The cross-section configuration of the cage like cylinder shaped body 10 also facilitates the extraction operation of the compacted and dried product after treatment, in view of the fact that the heating surface of said conduits offers built-in discontinuities between the individual generatrix lines, with respect to the continuous surface of the compacted and dried material.

Furthermore, it appears to be convenient to remark that the pressing plates are shaped with a saddle or creneled profile, so as to support the conduits even when the developed forces or moments do not operate on radial planes starting from the centreline of the cylinder shaped body 10.

Lastly, the assembly of the cylinder shaped body 10 is enclose by a carter member 16 of thermoinsulating material, acting as a collector header for the water vapour outflowing through the above said outflow

paths, said water vapour being sucked through a discharge conduit 17 by a power operated condenser unit operating in closed circuit arrangement, so that the concerned plant has no impact either on the working room, or to external environment.

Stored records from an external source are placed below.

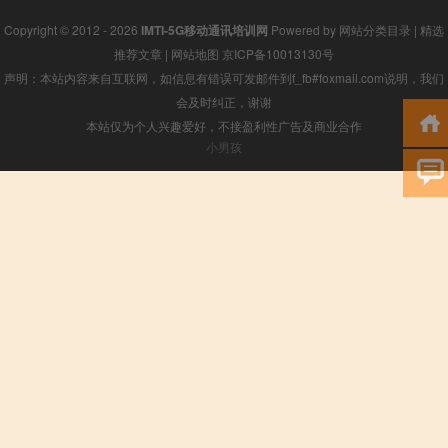
Copyright © 2012 - 2026
IMTI-5G移动通讯培训网
Powered by
网站分类目录
|
精选
推荐文章
|
网站地图
京ICP备10013130号
声明：本站内容来自互联网，如信息有错误可发邮件到f_fb#foxmail.com说明，我们
会及时纠正，谢谢
本站仅为个人兴趣爱好，不接盈利性广告及商业合作
小男孩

The compactor and dryer apparatus as heretofore described can be manufactured with materials having low to intermediate mechanical strength, while assuring that, in contrast with materials of high mechanical strength, all problems relating to general corrosion effects can be controlled simply by suitably oversizing the concerned structures.

From this view point, it can be understood that surface treatments adapted to impart abrasion resistance to the conduits are made possible by the feasibility to employ low alloyed steels.

It can also be understood that any need to increase the axial pressure during the subsequent extraction stage of the treated material appears to be perfectly compatible with the structure of the compactor and dryer apparatus according to this invention, because the conduits can act as high strength beams, even if they have a small thickness.

The preferred embodiment of this invention has been hereinbefore explained, but it should be understood that those skilled in the art can made variations and changes therein without departing from the scope of this invention.